Il a exhorté les chefs traditionnels à s’intéresser vivement au DLE en tant que gardiens des terres sur lesquelles des projets de développement ont été exécutés, leur rappelant leur rôle crucial dans la gouvernance locale.

« Les chefs font partie du processus de gouvernance locale depuis l’ère des maîtres coloniaux qui ont mis en œuvre leurs politiques par l’intermédiaire des chefs traditionnels, ils doivent donc être préoccupés par l’apathie envers les élections locales », a-t-il souligné.

Il a imploré les chefs d’apprécier la valeur de la gouvernance locale en tant qu’acteurs clés du développement au niveau local.

M. Simon Manu, le coordinateur régional de la GIZ, a déclaré que l’Allemagne reconnaissait l’assemblée locale comme l’unité la plus importante de son système de gouvernance.

Il a déclaré que la GIZ soutenait les efforts de sensibilisation au DLE parce que l’Allemagne croyait au renforcement des structures locales en tant que pivot du développement.

Selon lui, le développement au Ghana reposait sur le système de gouvernance locale, ajoutant que « si la gouvernance locale échoue, le développement au Ghana échouera ».

La situation où les Ghanéens reprochent au président le manque de développement au niveau local, a-t-il noté, est inacceptable car les assemblées sont là à cette fin, et a souligné la nécessité pour les parties prenantes d’unir leurs efforts pour renforcer la décentralisation.

M. Christopher Dapaah, coordinateur national de LOGNet, a déclaré que la participation aux DLE au Ghana a continué de baisser, passant de 59,3 % en 1988/89 à 33,6 % en 2019, contre une moyenne de 78,8 % aux élections parlementaires et présidentielles depuis 1992. .

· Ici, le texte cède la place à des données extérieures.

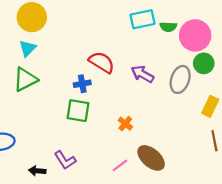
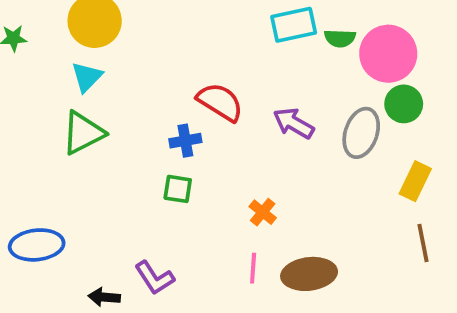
green square: (78, 111) -> (178, 189), size x0.7
brown ellipse: (151, 158) -> (309, 274), turned -48
pink line: (120, 165) -> (253, 268), moved, turned -49

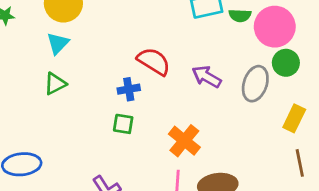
green triangle: (83, 133) -> (55, 84), size x0.7
orange cross: (263, 212) -> (184, 141), size x1.6

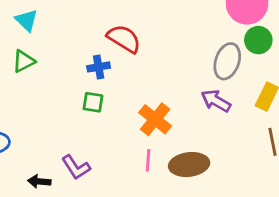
cyan triangle: (58, 43) -> (26, 20), turned -30
purple arrow: (207, 77) -> (216, 101), moved

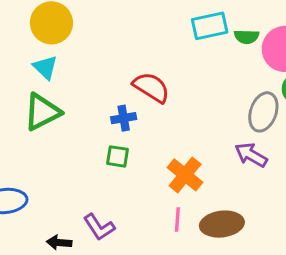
green triangle: (24, 61) -> (42, 112), size x1.5

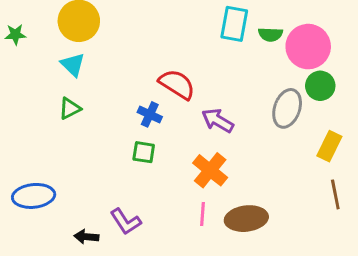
cyan rectangle: (210, 26) -> (234, 24), turned -68
green triangle: (42, 112) -> (70, 108), size x0.6
blue cross: (124, 118) -> (150, 114), turned 35
purple arrow: (251, 155) -> (218, 120), moved

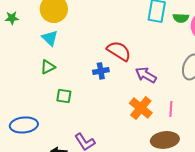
blue cross: (150, 114) -> (101, 71), turned -35
green square: (144, 152) -> (64, 96), moved
pink line: (203, 214) -> (171, 109), moved

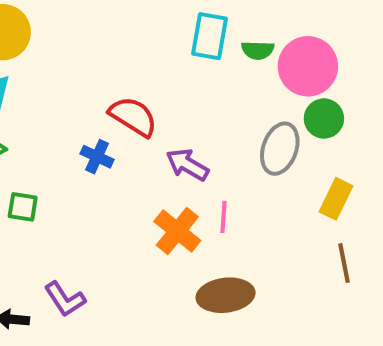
blue cross: (101, 71) -> (97, 157), turned 35
pink line: (171, 109) -> (224, 217), moved

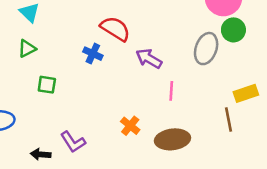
yellow rectangle: (336, 199) -> (246, 93), moved, turned 45
orange cross: (177, 231) -> (130, 126), moved, size x0.7
brown line: (344, 263) -> (228, 119), moved

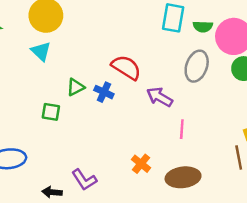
green triangle: (27, 49) -> (76, 87), moved
gray ellipse: (206, 49) -> (197, 66), moved
green square: (47, 85) -> (51, 112), moved

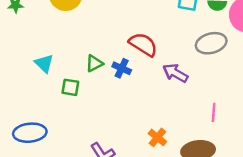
cyan triangle: (41, 51) -> (44, 63), moved
gray ellipse: (197, 66) -> (211, 43), turned 56
pink line: (182, 129) -> (214, 112), moved

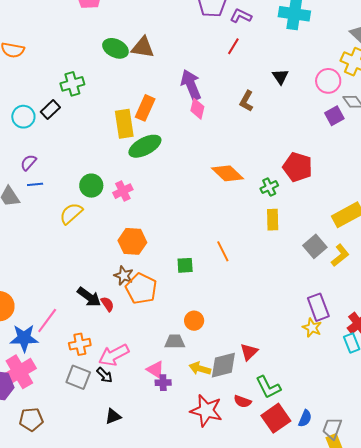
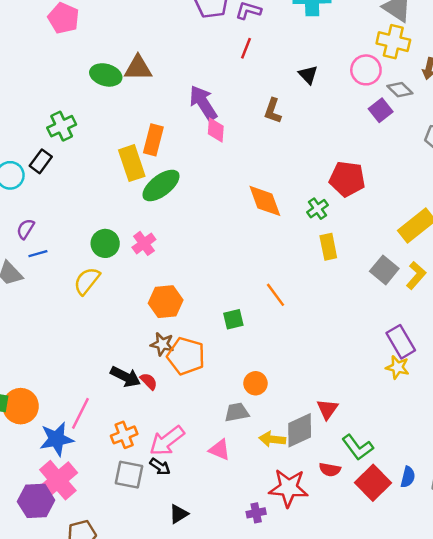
orange diamond: (227, 173) -> (265, 201), turned 36
purple cross: (163, 383) -> (256, 513), moved

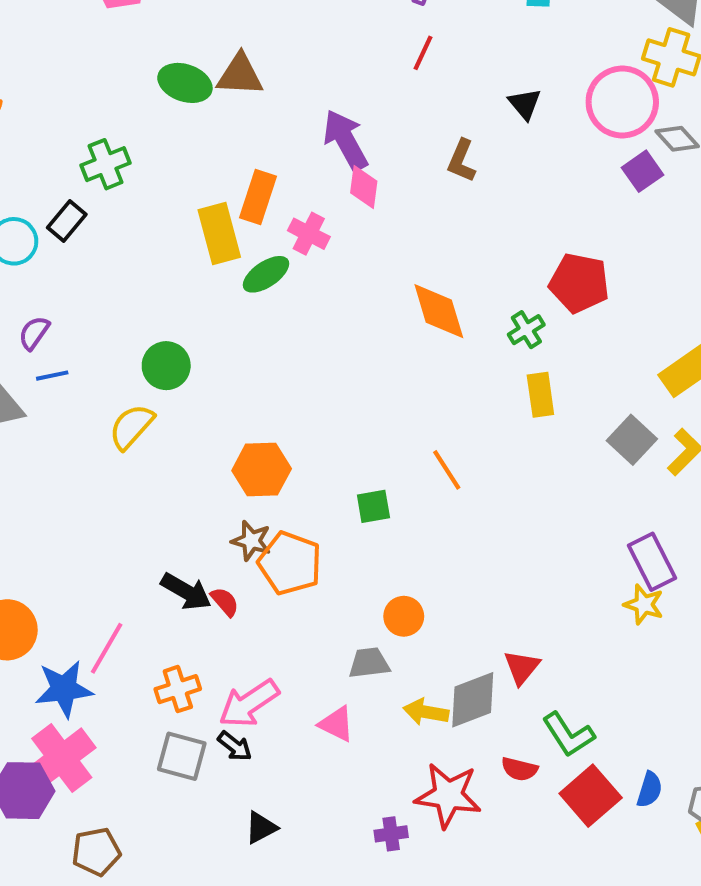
pink circle: (366, 70) -> (622, 102), size x1.4
green ellipse: (161, 185) -> (266, 274), size x0.7
pink cross: (144, 243) -> (309, 234), moved, turned -30

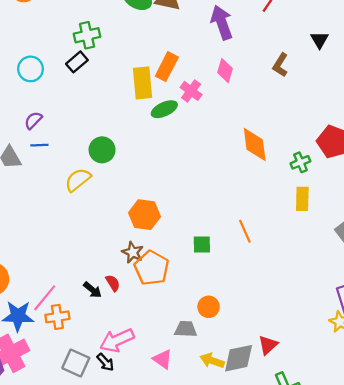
purple arrow: (346, 140) -> (222, 22), moved
black rectangle: (67, 221) -> (77, 62), moved
black arrow: (186, 591) -> (92, 290), moved, size x0.7
orange cross: (178, 689) -> (57, 317), moved

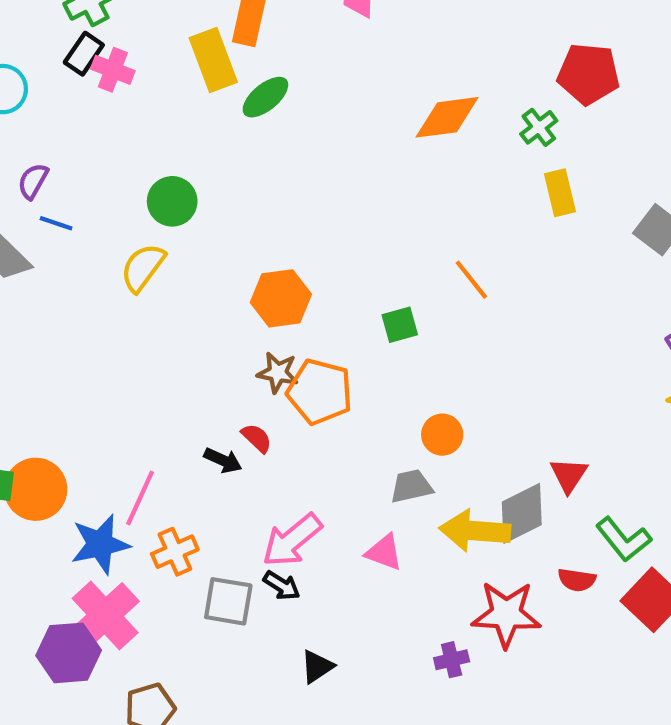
pink cross: (191, 91) -> (113, 70), moved
blue line: (39, 145) -> (56, 223), turned 36
orange diamond: (255, 145) -> (447, 117), turned -75
orange cross: (57, 317) -> (175, 552), moved
yellow arrow: (212, 361) -> (475, 531), size x1.5

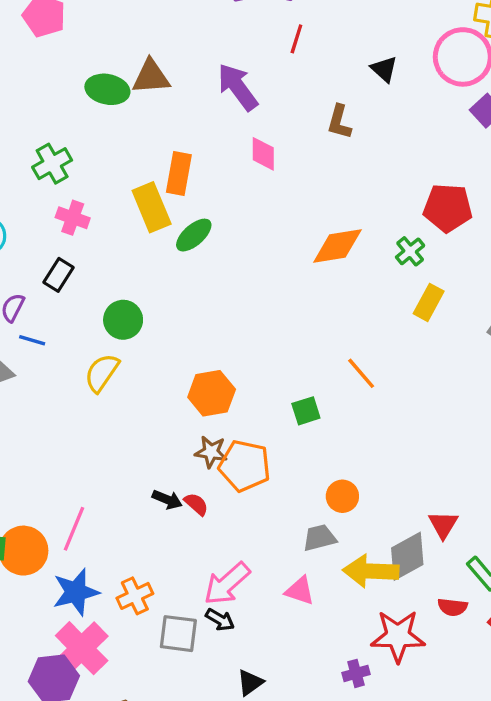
black rectangle: (84, 54) -> (59, 275), moved
yellow rectangle: (560, 193) -> (429, 302), turned 44
black arrow: (223, 460) -> (167, 500), moved
pink line: (140, 498) -> (74, 529), moved

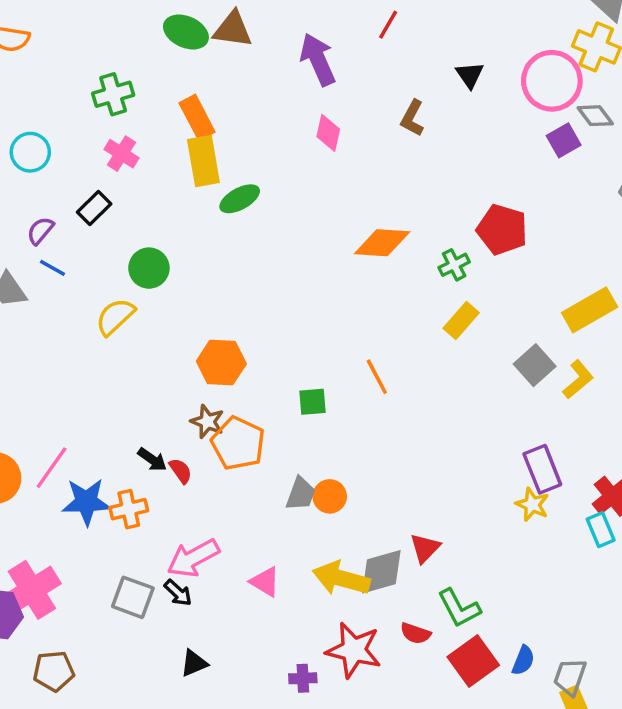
orange rectangle: (179, 173) -> (197, 117), moved, turned -51
gray trapezoid: (319, 538) -> (301, 494), moved, turned 112
blue star: (76, 592) -> (86, 502), moved
orange cross: (135, 596) -> (129, 509), moved

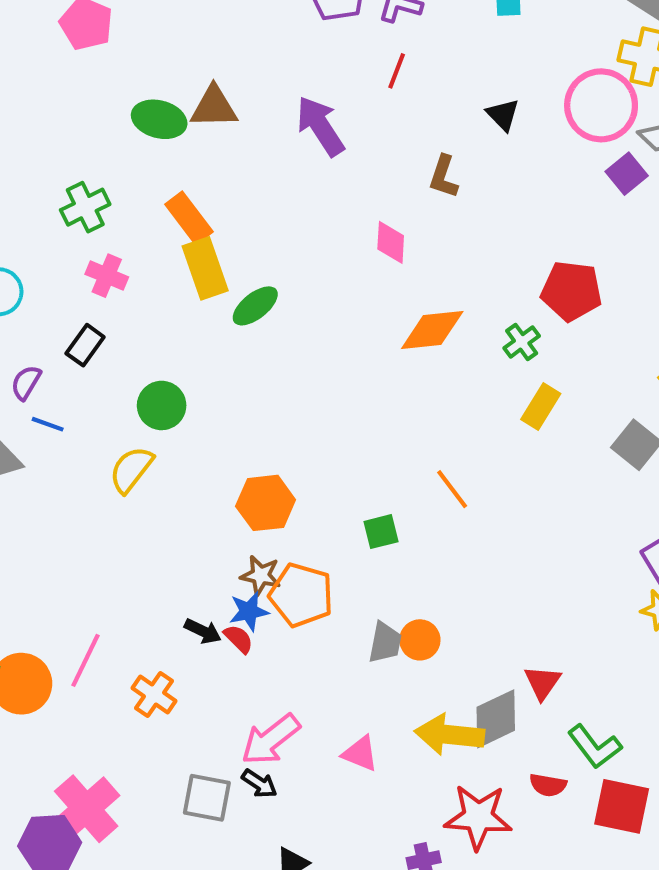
pink diamond: (328, 133) -> (391, 242), moved
blue star: (86, 502) -> (249, 611), moved, size x0.7
orange cross: (129, 509) -> (154, 694), moved, turned -33
red square: (473, 661) -> (622, 806), turned -33

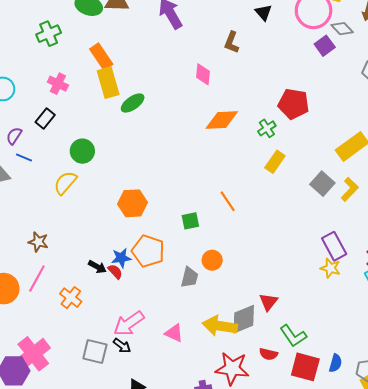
green cross: (85, 207) -> (49, 34), moved
brown star: (261, 575) -> (38, 242), moved
orange circle: (420, 640) -> (212, 260), moved

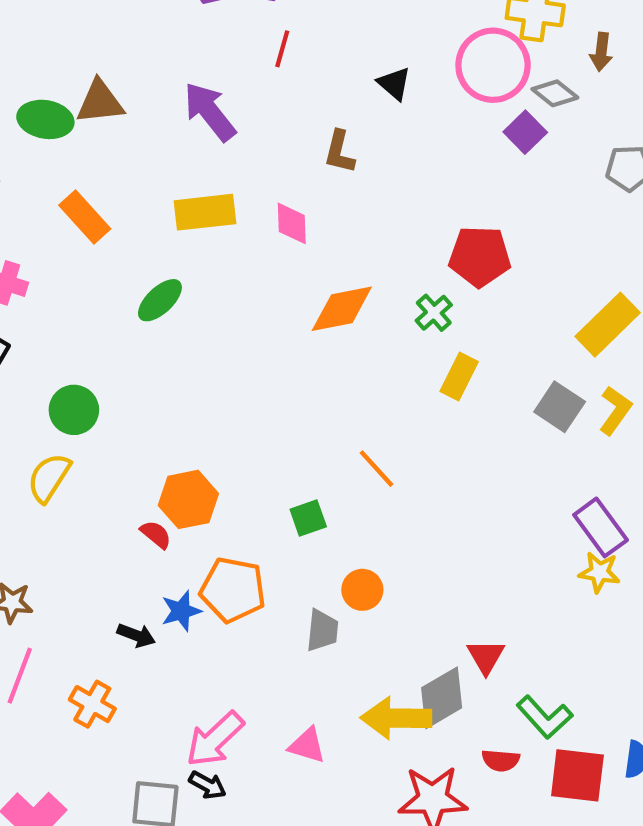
yellow rectangle: (108, 83) -> (205, 212), moved, turned -72
red semicircle: (115, 272) -> (156, 534), moved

« Il ressort clairement des données qu’il existe un énorme écart de participation lorsque l’on compare les élections au niveau des districts et les élections nationales », a-t-il observé.

Il a déclaré que même si le Ghana était une nation démocratique solide, la narration aurait été différente si la démocratie du pays avait été évaluée en fonction de la participation aux DLE.